Your goal: Look below for lines that hold the string "купить" and copy each one.
****
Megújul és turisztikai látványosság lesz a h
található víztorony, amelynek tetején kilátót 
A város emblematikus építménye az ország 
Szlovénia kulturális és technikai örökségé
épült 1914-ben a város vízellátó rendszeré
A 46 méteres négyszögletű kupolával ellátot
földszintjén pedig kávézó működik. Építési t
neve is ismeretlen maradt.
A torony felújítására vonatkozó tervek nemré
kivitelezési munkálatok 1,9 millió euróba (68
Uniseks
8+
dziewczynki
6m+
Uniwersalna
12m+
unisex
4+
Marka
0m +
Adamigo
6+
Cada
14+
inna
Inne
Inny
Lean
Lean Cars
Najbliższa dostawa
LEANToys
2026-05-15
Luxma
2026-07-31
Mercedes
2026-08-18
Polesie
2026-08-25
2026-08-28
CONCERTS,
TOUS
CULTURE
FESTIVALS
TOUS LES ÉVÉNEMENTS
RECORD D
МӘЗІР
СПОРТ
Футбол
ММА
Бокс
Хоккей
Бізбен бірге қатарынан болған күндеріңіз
****
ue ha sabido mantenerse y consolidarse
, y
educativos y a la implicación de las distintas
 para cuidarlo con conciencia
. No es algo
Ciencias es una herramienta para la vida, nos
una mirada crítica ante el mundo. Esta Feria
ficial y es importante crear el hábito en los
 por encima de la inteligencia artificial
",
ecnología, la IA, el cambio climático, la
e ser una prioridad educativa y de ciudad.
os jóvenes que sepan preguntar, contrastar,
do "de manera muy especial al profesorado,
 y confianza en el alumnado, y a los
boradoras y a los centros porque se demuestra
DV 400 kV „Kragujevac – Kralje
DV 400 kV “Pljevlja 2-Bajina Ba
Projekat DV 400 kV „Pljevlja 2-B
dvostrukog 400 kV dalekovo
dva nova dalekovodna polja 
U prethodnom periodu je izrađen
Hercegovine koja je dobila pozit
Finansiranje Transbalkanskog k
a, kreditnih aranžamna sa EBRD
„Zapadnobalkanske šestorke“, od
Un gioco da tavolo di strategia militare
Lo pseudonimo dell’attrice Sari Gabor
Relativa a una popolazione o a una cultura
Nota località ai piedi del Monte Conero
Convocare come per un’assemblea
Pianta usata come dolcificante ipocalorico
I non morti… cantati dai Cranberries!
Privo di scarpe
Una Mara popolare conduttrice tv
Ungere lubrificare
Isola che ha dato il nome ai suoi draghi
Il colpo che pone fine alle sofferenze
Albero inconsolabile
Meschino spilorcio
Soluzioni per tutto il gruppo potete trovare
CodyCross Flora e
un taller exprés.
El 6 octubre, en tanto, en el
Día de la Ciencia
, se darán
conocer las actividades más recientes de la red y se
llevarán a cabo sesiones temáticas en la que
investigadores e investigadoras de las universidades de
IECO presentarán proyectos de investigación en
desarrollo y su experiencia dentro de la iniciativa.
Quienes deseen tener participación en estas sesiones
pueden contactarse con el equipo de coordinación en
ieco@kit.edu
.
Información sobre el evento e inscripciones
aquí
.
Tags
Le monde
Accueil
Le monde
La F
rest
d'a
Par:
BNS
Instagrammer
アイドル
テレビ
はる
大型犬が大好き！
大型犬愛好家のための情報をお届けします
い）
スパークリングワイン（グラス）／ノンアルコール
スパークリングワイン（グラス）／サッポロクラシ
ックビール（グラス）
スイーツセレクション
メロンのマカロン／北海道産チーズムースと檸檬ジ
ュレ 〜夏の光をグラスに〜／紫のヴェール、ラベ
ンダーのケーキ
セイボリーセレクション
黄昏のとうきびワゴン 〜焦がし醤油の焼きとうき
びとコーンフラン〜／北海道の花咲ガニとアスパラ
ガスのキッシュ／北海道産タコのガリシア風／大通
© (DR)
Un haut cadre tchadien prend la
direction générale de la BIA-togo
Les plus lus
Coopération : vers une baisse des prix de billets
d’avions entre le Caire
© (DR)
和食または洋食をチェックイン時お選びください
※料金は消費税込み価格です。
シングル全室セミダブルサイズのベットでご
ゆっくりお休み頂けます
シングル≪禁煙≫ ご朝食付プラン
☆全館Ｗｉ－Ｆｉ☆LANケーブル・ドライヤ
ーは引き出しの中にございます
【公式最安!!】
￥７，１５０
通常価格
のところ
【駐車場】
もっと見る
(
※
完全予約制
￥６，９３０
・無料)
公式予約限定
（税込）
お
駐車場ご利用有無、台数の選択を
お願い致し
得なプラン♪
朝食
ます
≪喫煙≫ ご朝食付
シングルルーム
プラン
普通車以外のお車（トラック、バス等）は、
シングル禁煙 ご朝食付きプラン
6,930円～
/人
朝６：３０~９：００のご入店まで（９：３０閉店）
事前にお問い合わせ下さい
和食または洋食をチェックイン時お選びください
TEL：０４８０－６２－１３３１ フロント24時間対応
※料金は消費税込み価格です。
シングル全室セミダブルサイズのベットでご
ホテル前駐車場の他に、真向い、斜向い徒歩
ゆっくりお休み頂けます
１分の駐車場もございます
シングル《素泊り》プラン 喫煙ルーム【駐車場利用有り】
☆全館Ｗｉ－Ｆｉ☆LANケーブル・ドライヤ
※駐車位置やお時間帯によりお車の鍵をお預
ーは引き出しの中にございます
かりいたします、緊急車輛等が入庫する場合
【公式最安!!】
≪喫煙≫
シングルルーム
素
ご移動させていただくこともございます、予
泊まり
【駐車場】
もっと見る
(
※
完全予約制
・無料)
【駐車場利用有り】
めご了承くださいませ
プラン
****
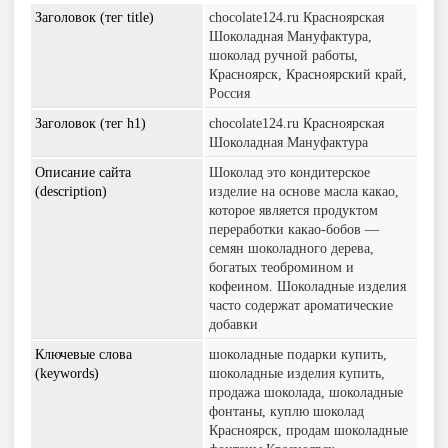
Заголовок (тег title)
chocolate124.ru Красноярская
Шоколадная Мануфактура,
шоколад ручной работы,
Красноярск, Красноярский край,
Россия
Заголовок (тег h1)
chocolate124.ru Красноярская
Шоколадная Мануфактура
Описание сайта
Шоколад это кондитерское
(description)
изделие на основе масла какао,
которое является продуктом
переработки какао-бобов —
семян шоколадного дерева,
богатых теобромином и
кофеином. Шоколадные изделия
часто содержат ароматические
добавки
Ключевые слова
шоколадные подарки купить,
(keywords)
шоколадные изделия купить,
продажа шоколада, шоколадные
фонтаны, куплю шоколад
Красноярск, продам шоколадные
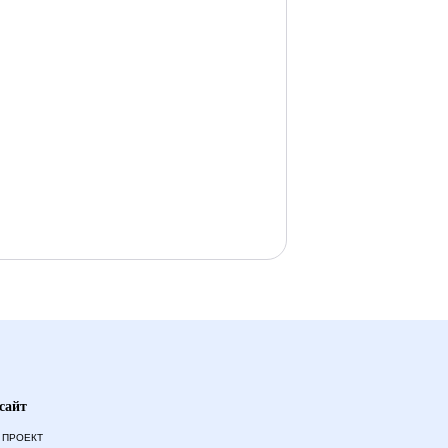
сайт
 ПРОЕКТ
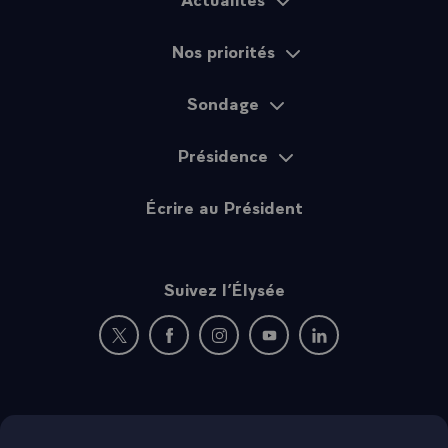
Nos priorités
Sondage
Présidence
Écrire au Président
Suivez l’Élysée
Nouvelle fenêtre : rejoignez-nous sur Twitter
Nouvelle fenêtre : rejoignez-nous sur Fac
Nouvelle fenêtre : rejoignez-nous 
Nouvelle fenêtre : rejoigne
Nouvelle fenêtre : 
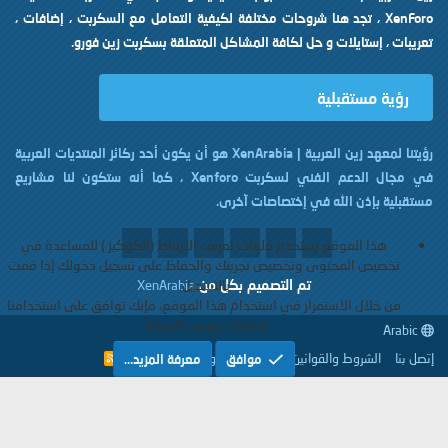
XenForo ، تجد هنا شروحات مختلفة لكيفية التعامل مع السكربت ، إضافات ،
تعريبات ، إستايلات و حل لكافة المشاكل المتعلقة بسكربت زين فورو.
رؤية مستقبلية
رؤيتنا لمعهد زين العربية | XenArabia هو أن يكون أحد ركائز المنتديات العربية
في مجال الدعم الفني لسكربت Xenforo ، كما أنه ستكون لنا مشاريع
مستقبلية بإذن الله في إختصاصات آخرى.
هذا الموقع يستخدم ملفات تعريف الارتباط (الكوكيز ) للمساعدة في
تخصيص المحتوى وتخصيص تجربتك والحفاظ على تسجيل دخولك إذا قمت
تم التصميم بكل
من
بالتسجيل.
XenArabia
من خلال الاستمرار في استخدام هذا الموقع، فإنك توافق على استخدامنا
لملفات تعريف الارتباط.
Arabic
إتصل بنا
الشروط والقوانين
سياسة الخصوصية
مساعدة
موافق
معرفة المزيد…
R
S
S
****
Finished exercise:
шоколадные подарки купить,
шоколадные изделия купить,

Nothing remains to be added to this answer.